Venerdì 19 magio, Michel Luboz h rassegnato le dimissioni da presidente del Consiglio d’amministrazione della Società di Servizi Valle d’Aosta Spa.

Descrive in questi termini gli antefatti che lo hanno condotto a tale decisione: “in data 15 maggio la Giunta Regionale ha provveduto a nominare il nuovo Consiglio di Amministrazione e il Collegio Sindacale della Società di Servizi Valle d’Aosta S.p.A., attualmente presieduta dal sottoscritto; in data 19 maggio, alle ore 10.30, era stata prevista, con formale procedura, la seconda a convocazione per l’approvazione del bilancio 2016 da parte dell’Assemblea.
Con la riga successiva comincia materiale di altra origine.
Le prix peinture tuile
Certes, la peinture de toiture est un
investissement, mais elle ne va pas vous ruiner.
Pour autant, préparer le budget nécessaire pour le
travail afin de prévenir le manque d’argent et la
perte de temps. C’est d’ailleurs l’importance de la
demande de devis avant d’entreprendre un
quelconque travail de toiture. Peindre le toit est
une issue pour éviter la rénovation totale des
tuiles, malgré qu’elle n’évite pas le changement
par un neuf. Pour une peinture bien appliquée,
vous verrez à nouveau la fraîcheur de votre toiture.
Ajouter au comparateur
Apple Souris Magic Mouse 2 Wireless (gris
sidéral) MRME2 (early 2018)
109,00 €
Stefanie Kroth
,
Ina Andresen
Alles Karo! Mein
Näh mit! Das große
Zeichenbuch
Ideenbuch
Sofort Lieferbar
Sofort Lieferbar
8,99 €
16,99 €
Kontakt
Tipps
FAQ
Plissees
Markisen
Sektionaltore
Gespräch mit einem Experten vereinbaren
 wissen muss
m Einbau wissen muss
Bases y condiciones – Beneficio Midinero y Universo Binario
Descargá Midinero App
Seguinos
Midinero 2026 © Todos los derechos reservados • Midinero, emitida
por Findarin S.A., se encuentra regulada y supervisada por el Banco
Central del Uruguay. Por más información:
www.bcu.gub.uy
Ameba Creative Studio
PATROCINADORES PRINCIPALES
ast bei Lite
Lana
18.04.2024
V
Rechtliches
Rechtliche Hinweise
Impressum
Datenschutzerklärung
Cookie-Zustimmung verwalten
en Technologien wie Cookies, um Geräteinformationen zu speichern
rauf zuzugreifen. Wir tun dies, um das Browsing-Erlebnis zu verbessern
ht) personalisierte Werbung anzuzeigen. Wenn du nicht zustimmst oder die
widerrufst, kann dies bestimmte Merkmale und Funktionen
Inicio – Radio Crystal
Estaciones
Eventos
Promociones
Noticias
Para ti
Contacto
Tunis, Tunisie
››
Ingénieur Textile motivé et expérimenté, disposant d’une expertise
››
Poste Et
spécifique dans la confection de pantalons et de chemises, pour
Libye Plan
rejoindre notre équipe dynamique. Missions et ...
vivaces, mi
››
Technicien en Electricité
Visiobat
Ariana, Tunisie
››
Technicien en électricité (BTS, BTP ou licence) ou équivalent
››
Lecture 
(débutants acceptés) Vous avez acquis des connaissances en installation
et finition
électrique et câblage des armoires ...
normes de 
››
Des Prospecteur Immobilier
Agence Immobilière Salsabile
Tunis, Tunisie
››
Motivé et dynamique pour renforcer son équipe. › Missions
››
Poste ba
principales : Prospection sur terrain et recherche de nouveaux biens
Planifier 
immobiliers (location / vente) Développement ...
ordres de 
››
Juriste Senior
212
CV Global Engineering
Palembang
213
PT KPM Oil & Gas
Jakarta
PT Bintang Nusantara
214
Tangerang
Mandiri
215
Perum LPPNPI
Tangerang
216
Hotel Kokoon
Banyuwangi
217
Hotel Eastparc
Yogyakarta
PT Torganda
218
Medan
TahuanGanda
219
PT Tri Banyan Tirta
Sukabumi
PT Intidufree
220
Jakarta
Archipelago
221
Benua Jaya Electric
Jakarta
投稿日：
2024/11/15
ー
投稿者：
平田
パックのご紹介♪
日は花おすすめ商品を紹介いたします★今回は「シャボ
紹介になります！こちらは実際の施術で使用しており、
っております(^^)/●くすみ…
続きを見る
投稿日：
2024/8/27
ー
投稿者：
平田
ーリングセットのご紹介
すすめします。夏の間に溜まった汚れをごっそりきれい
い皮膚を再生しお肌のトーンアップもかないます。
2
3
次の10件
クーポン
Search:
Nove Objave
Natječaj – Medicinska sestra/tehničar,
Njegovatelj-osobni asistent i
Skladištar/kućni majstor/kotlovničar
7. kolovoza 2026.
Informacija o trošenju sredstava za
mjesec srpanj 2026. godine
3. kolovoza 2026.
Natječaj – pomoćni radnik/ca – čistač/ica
Alle ore 8.15 sono stato contattato telefonicamente da un funzionario della Regione autonoma Valle d’Aosta per comunicarmi che l’Assemblea, che si sarebbe tenuta a poche ore, doveva subire uno spostamento in quanto il presidente nominato risultava probabilmente ineleggibile e sarebbe quindi stato opportuno procedere a ulteriori approfondimenti. Approfondimenti che non sono stati necessari in quando il presidente nominato ha ricusato l’incarico nella tarda mattinata“.
Quindi Luboz aggiunge: “
Ho condotto questa Società dal 19 maggio 2011 cercando di mantenere una corretta comunicazione verso il Socio Unico e verso tutte le maestranze, svolgendo il mio compito con trasparenza e correttezza fino alla conclusione del mio mandato, che sarebbe avvenuta in data odierna. La mancata disponibilità ad accettare l’incarico da parte del Presidente nominato prevederebbe una proroga del mio mandato; le mutate condizioni però mi impongono, per rispetto di me stesso e della mia dignità lavorativa, di rassegnare irrevocabili dimissioni e di non procrastinare ulteriormente questa situazione di precarietà“.
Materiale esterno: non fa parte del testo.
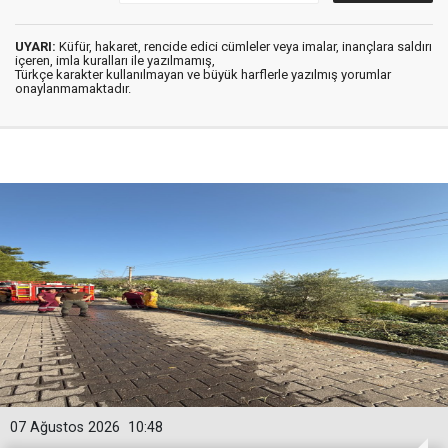
UYARI:
Küfür, hakaret, rencide edici cümleler veya imalar, inançlara saldırı
içeren, imla kuralları ile yazılmamış,
Türkçe karakter kullanılmayan ve büyük harflerle yazılmış yorumlar
onaylanmamaktadır.
07 Ağustos 2026
10:48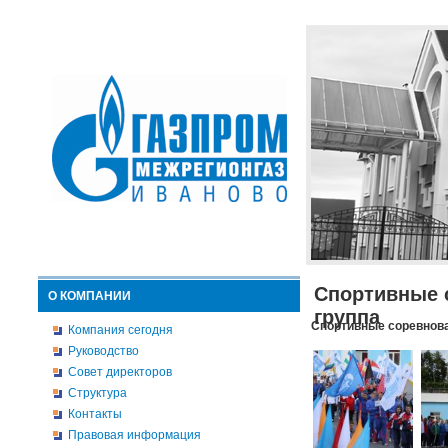
Спортивные 
О КОМПАНИИ
группа
Спортивные соревнова
Компания сегодня
Руководство
Совет директоров
Структура
Контакты
Правовая информация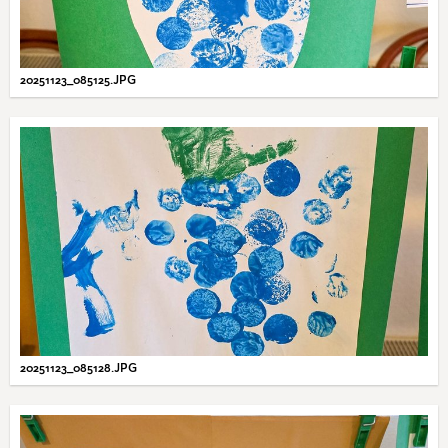
20251123_085125.JPG
20251123_085128.JPG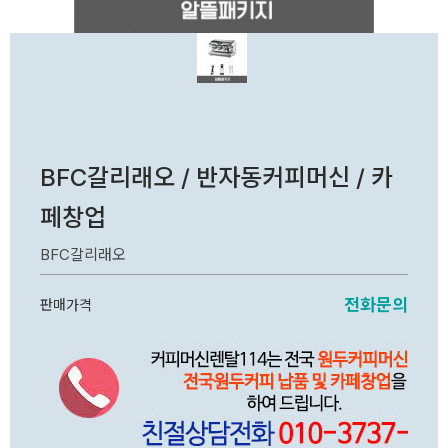
BFC갈리래오 / 반자동커피머신 / 카
페창업
BFC갈리래오
전화문의
판매가격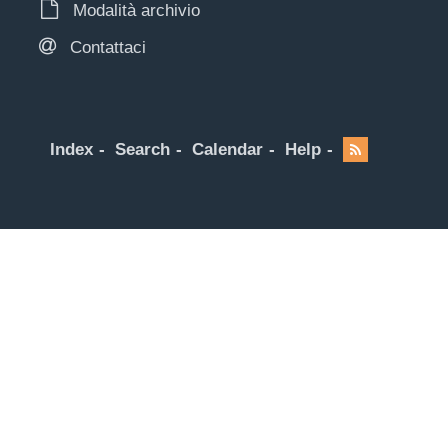
Modalità archivio
Contattaci
Index
Search
Calendar
Help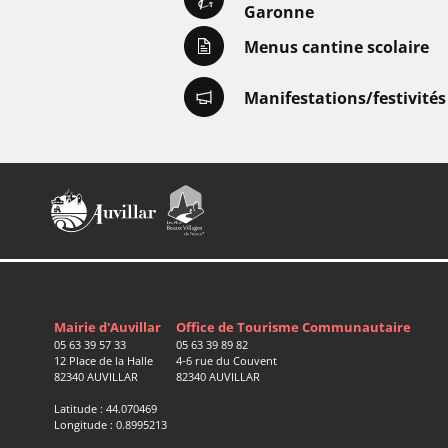
Garonne
Menus cantine scolaire
Manifestations/festivités
Mairie d'Auvillar
Office de Tourisme Communautaire
05 63 39 57 33
05 63 39 89 82
12 Place de la Halle
4-6 rue du Couvent
82340 AUVILLAR
82340 AUVILLAR
Latitude : 44.070469
Longitude : 0.8995213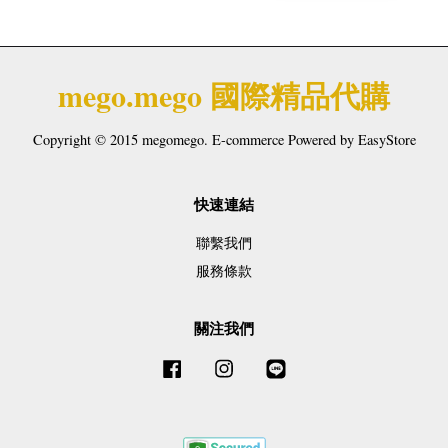
mego.mego 國際精品代購
Copyright © 2015 megomego. E-commerce Powered by
EasyStore
快速連結
聯繫我們
服務條款
關注我們
Facebook
Instagram
Line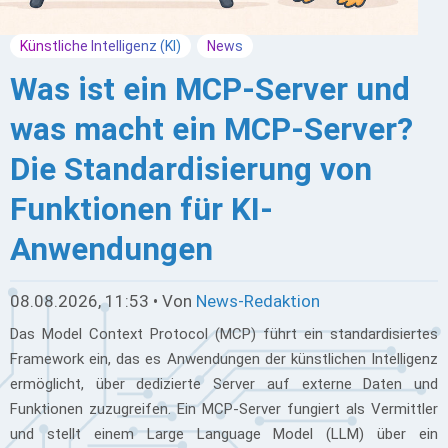
Künstliche Intelligenz (KI)
News
Was ist ein MCP-Server und
was macht ein MCP-Server?
Die Standardisierung von
Funktionen für KI-
Anwendungen
08.08.2026, 11:53 • Von
News-Redaktion
Das Model Context Protocol (MCP) führt ein standardisiertes
Framework ein, das es Anwendungen der künstlichen Intelligenz
ermöglicht, über dedizierte Server auf externe Daten und
Funktionen zuzugreifen. Ein MCP-Server fungiert als Vermittler
und stellt einem Large Language Model (LLM) über ein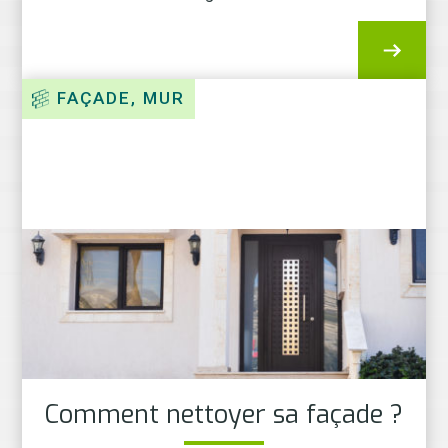
FAÇADE, MUR
Comment nettoyer sa façade ?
Luboz afferma che il fatto che non sarebbe stato confermato nell’incarico non gli era ignoto ma che, comunque, aveva “
evitato di rilasciare qualsiasi commento, per indole e del rispetto del ruolo istituzionale” che ricopriva. Silenzio che ha deciso di rompere nel rasegnare le dimissioni, “ritenendo doveroso spiegarne le motivazione.